§ Work to be completed:
Reading through the lines below, count those that include the string "November"; the answer is that number and nothing else.

§ Records provided:
┄┄┄┄┄┄┄┄┄┄┄┄┄┄┄┄┄┄┄┄

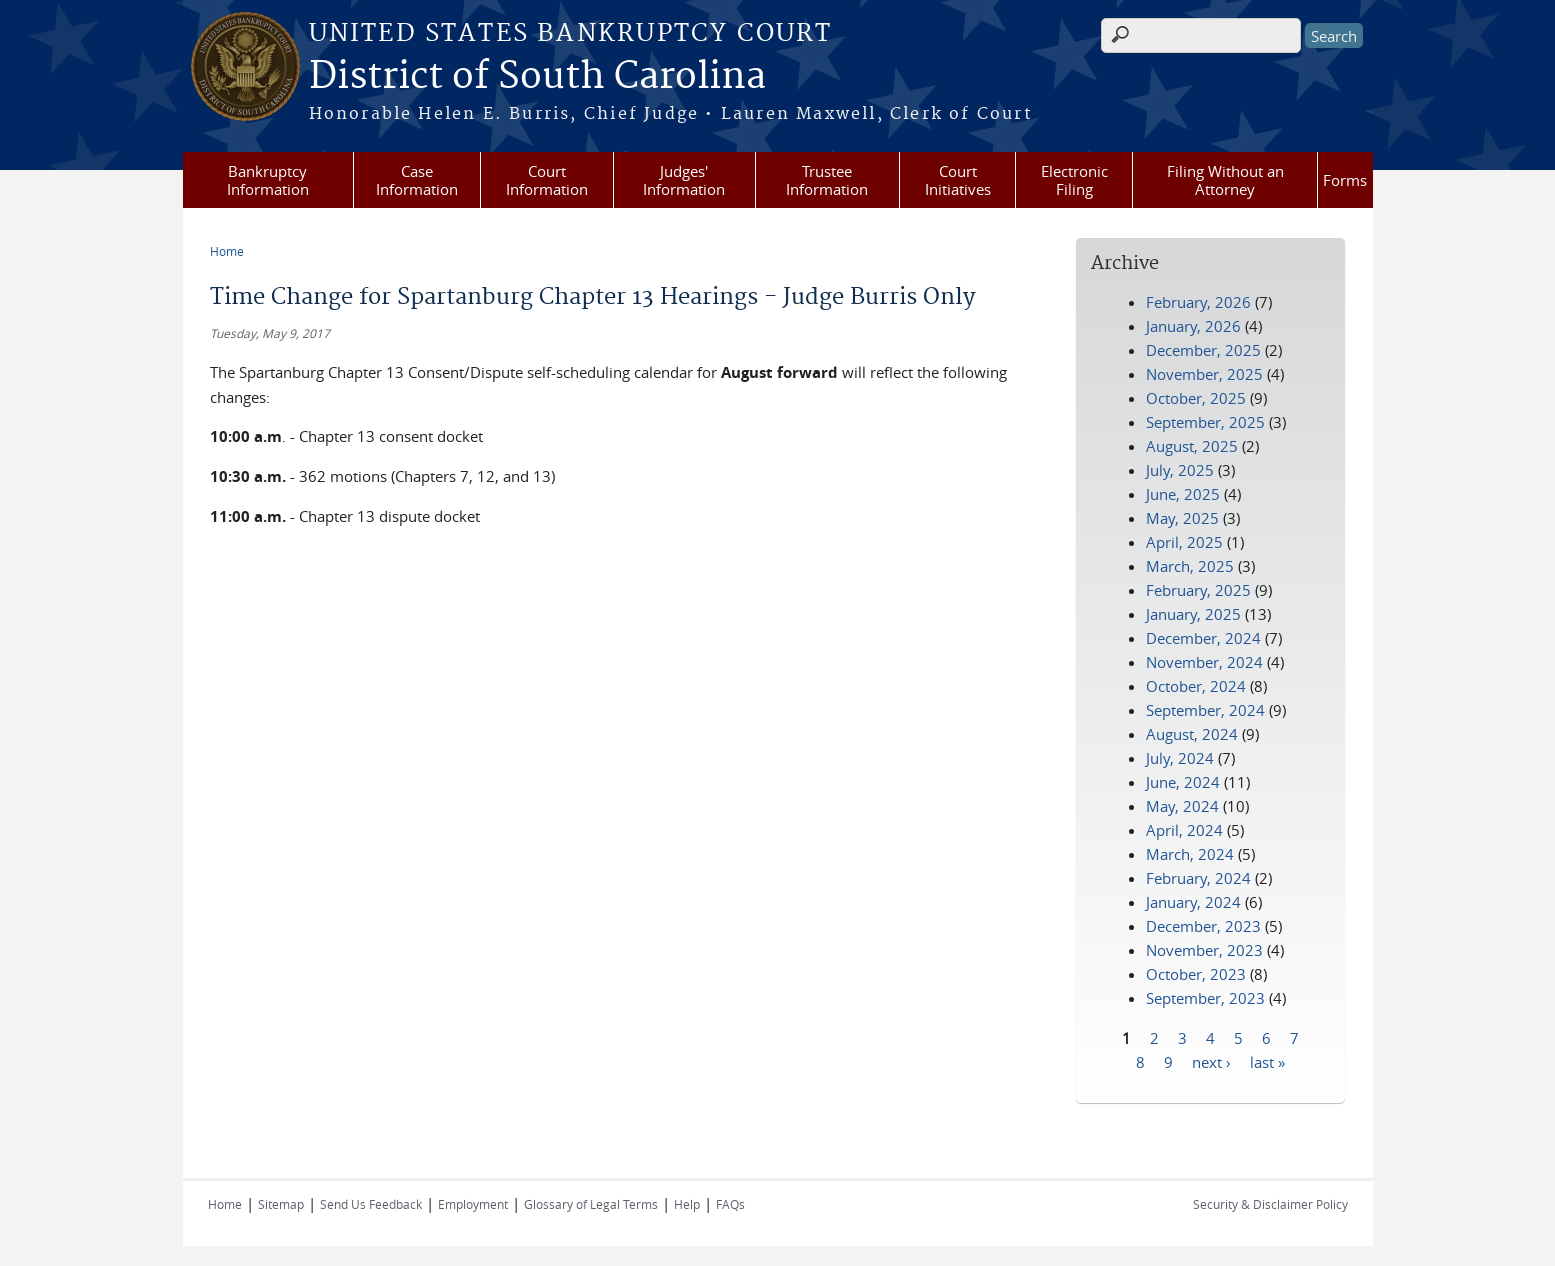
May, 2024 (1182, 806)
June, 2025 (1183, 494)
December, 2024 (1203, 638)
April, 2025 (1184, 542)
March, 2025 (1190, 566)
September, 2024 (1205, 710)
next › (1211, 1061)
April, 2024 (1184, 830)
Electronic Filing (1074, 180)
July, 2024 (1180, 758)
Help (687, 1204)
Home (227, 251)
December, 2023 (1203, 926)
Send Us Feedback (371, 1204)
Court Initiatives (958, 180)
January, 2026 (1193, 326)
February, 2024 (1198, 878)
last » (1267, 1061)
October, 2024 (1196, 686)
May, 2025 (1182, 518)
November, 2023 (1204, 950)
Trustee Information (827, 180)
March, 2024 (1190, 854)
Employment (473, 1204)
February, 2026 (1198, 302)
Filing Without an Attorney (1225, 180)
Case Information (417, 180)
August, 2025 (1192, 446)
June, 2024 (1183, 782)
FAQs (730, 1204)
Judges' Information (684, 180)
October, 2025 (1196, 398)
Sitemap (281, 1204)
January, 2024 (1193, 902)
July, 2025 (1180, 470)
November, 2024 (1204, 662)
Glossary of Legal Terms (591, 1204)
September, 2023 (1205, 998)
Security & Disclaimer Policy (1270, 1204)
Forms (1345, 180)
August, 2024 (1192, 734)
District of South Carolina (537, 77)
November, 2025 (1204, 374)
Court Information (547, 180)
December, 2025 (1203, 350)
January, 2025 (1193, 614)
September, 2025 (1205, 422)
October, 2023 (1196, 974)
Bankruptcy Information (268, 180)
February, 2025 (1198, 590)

┄┄┄┄┄┄┄┄┄┄┄┄┄┄┄┄┄┄┄┄

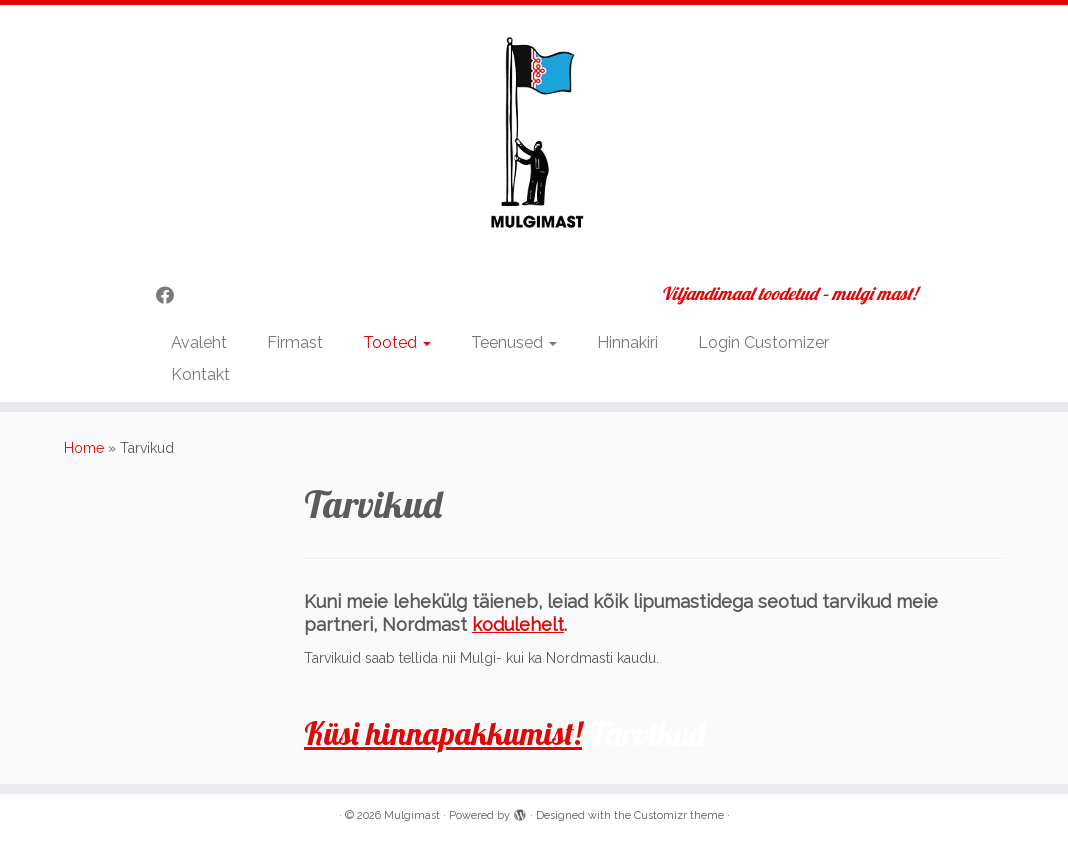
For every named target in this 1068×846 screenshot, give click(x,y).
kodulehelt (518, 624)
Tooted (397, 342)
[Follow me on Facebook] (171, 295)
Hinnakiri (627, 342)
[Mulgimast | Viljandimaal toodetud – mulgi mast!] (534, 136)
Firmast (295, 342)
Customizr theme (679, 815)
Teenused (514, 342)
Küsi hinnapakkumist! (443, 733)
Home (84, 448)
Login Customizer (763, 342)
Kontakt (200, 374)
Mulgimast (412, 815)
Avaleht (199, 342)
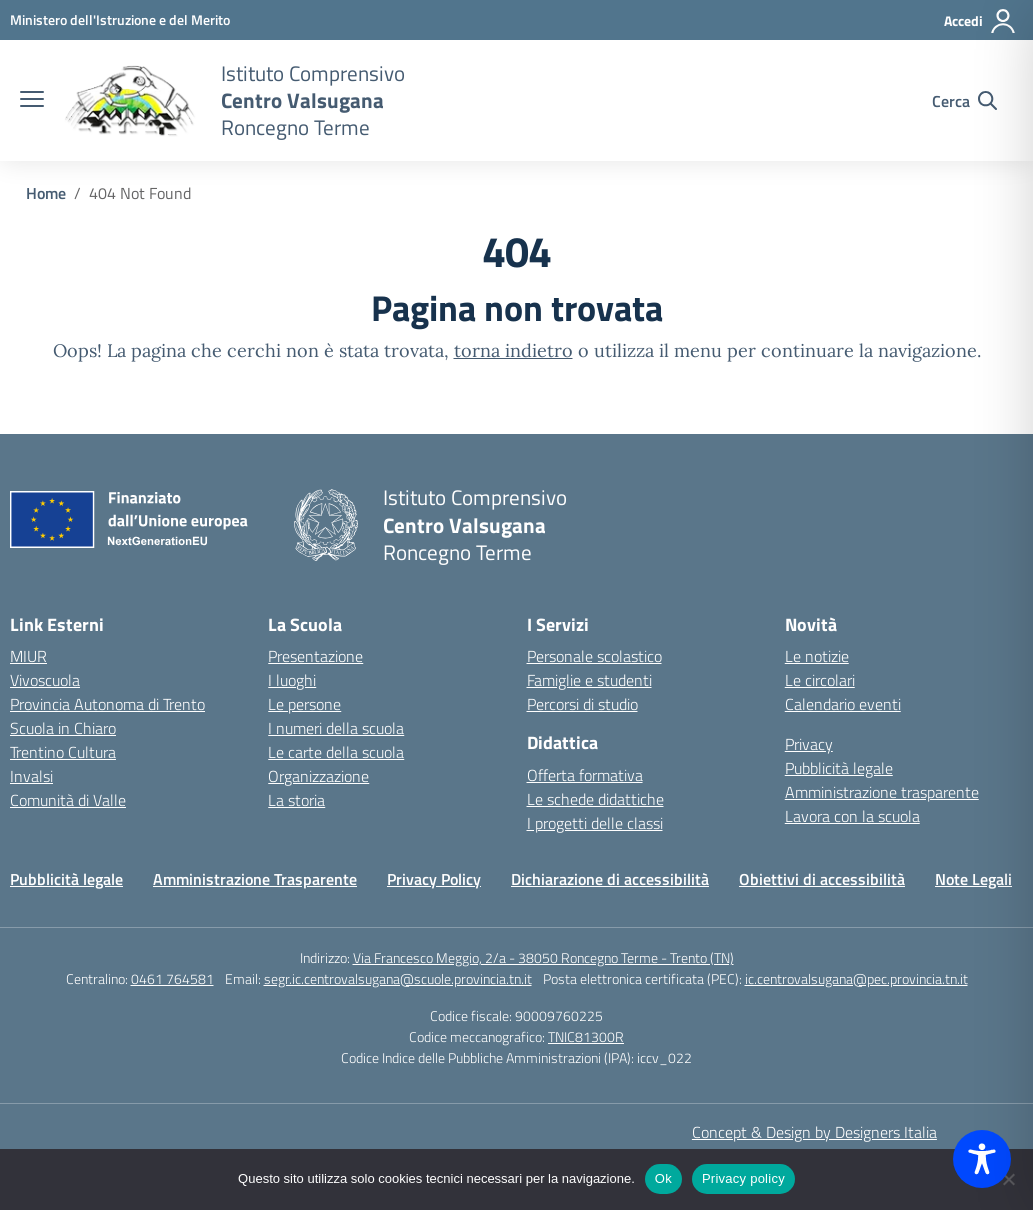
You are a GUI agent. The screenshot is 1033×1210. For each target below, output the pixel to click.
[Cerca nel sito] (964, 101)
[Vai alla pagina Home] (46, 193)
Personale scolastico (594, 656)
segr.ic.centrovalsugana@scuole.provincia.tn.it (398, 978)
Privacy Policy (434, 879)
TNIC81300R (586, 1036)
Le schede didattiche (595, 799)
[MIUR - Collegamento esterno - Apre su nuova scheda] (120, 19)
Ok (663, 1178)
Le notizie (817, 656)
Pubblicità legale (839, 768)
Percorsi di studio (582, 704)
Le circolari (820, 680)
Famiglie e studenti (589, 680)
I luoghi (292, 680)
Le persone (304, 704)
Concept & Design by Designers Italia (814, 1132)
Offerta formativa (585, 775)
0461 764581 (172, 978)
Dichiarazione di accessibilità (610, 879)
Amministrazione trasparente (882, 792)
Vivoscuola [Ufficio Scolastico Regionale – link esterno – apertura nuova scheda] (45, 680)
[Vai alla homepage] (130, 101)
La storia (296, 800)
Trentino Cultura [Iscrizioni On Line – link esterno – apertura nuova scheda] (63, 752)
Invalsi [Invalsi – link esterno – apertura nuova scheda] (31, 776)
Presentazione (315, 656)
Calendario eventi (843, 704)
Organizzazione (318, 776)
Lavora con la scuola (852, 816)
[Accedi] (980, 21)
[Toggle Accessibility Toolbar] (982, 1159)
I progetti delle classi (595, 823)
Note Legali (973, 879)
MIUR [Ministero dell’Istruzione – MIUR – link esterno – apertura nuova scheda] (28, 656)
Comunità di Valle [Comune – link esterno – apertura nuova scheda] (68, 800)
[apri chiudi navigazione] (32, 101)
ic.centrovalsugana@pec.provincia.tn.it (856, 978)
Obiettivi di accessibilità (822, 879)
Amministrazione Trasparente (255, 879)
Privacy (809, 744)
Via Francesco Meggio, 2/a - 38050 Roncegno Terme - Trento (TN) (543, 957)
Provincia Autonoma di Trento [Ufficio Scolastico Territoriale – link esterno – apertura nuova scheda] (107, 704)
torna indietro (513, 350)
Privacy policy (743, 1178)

┄┄┄┄┄┄┄┄┄┄┄┄┄┄┄┄┄┄┄┄

§ Your response:
3